Data excerpts:
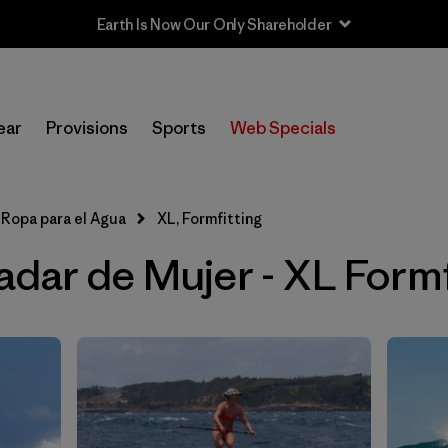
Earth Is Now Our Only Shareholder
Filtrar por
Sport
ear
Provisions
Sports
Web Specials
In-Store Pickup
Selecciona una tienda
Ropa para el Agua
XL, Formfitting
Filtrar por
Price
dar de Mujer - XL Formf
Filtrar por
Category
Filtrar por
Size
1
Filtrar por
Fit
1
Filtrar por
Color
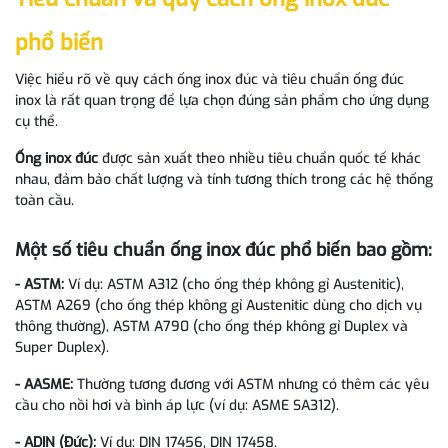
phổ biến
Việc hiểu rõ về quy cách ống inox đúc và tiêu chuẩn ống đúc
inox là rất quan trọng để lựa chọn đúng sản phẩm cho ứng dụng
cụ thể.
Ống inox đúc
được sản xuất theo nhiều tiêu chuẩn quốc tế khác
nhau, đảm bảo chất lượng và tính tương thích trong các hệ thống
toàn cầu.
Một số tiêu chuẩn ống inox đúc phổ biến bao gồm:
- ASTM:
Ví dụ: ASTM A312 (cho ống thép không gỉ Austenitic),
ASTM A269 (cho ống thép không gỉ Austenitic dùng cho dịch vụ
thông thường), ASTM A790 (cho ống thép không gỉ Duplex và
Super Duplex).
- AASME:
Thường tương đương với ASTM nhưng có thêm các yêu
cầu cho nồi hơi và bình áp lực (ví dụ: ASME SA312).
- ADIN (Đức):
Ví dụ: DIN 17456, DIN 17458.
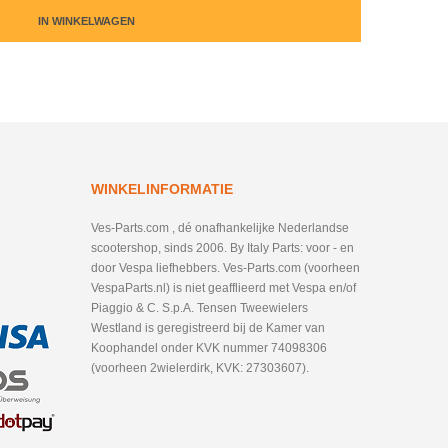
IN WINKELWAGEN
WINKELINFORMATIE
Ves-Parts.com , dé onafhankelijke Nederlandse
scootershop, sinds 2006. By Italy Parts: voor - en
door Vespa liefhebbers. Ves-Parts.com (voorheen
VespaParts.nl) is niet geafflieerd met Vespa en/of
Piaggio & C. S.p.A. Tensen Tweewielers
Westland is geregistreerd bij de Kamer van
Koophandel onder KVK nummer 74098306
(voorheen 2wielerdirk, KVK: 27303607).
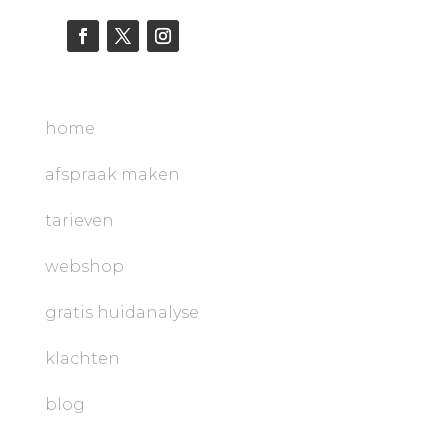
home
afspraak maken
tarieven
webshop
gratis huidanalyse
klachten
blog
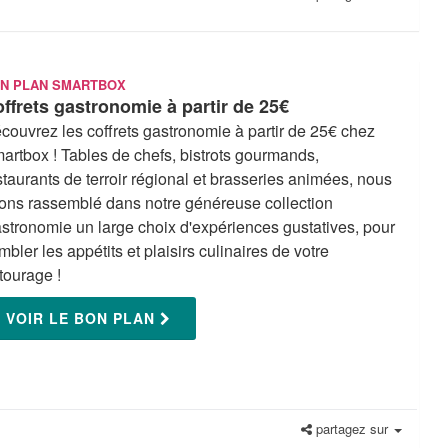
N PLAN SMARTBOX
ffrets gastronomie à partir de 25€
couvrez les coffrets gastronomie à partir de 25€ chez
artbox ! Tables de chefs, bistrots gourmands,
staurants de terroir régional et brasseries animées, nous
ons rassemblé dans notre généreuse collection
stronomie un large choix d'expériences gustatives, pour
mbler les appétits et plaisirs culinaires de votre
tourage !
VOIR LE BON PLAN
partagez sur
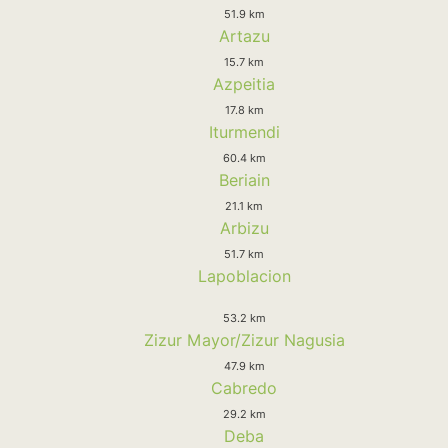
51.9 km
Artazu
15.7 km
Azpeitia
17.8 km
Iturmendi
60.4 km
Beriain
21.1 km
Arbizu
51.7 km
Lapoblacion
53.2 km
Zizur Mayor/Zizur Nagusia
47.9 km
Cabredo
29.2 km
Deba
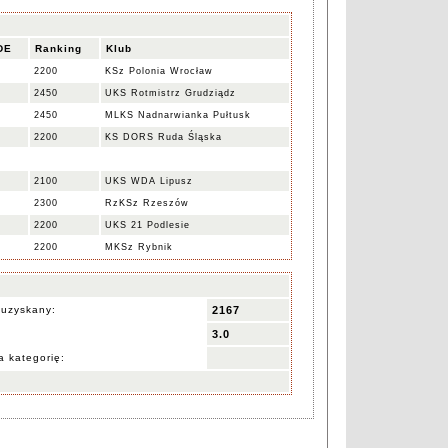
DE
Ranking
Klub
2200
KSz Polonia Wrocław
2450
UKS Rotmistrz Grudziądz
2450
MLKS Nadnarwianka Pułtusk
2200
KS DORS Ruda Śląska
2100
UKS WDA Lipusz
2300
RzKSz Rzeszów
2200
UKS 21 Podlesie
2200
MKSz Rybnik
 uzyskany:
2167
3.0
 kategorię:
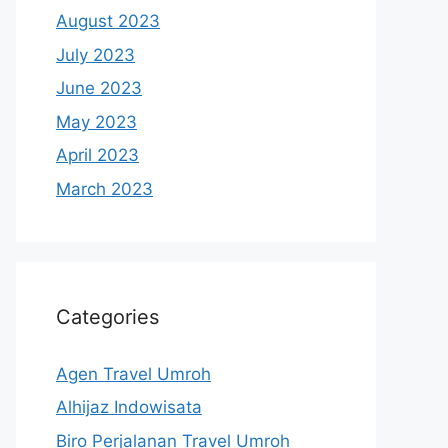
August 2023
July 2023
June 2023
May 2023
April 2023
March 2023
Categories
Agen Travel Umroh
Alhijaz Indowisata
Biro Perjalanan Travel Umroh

What is needed:
Print every entry word for word; omit the pictures.

Your solution:
Earth Is Now Our Only Shareholder
Filtrar por
Sport
ear
Provisions
Sports
Web Specials
In-Store Pickup
Selecciona una tienda
Ropa para el Agua
XL, Formfitting
Filtrar por
Price
dar de Mujer - XL Formf
Filtrar por
Category
Filtrar por
Size
1
Filtrar por
Fit
1
Filtrar por
Color
phổ biến
Việc hiểu rõ về quy cách ống inox đúc và tiêu chuẩn ống đúc
inox là rất quan trọng để lựa chọn đúng sản phẩm cho ứng dụng
cụ thể.
Ống inox đúc
được sản xuất theo nhiều tiêu chuẩn quốc tế khác
nhau, đảm bảo chất lượng và tính tương thích trong các hệ thống
toàn cầu.
Một số tiêu chuẩn ống inox đúc phổ biến bao gồm:
- ASTM:
Ví dụ: ASTM A312 (cho ống thép không gỉ Austenitic),
ASTM A269 (cho ống thép không gỉ Austenitic dùng cho dịch vụ
thông thường), ASTM A790 (cho ống thép không gỉ Duplex và
Super Duplex).
- AASME:
Thường tương đương với ASTM nhưng có thêm các yêu
cầu cho nồi hơi và bình áp lực (ví dụ: ASME SA312).
- ADIN (Đức):
Ví dụ: DIN 17456, DIN 17458.
IN WINKELWAGEN
WINKELINFORMATIE
Ves-Parts.com , dé onafhankelijke Nederlandse
scootershop, sinds 2006. By Italy Parts: voor - en
door Vespa liefhebbers. Ves-Parts.com (voorheen
VespaParts.nl) is niet geafflieerd met Vespa en/of
Piaggio & C. S.p.A. Tensen Tweewielers
Westland is geregistreerd bij de Kamer van
Koophandel onder KVK nummer 74098306
(voorheen 2wielerdirk, KVK: 27303607).
home
afspraak maken
tarieven
webshop
gratis huidanalyse
klachten
blog
N PLAN SMARTBOX
ffrets gastronomie à partir de 25€
couvrez les coffrets gastronomie à partir de 25€ chez
artbox ! Tables de chefs, bistrots gourmands,
staurants de terroir régional et brasseries animées, nous
ons rassemblé dans notre généreuse collection
stronomie un large choix d'expériences gustatives, pour
mbler les appétits et plaisirs culinaires de votre
tourage !
VOIR LE BON PLAN
partagez sur
51.9 km
Artazu
15.7 km
Azpeitia
17.8 km
Iturmendi
60.4 km
Beriain
21.1 km
Arbizu
51.7 km
Lapoblacion
53.2 km
Zizur Mayor/Zizur Nagusia
47.9 km
Cabredo
29.2 km
Deba
DE
Ranking
Klub
2200
KSz Polonia Wrocław
2450
UKS Rotmistrz Grudziądz
2450
MLKS Nadnarwianka Pułtusk
2200
KS DORS Ruda Śląska
2100
UKS WDA Lipusz
2300
RzKSz Rzeszów
2200
UKS 21 Podlesie
2200
MKSz Rybnik
 uzyskany:
2167
3.0
 kategorię:
August 2023
July 2023
June 2023
May 2023
April 2023
March 2023
Categories
Agen Travel Umroh
Alhijaz Indowisata
Biro Perjalanan Travel Umroh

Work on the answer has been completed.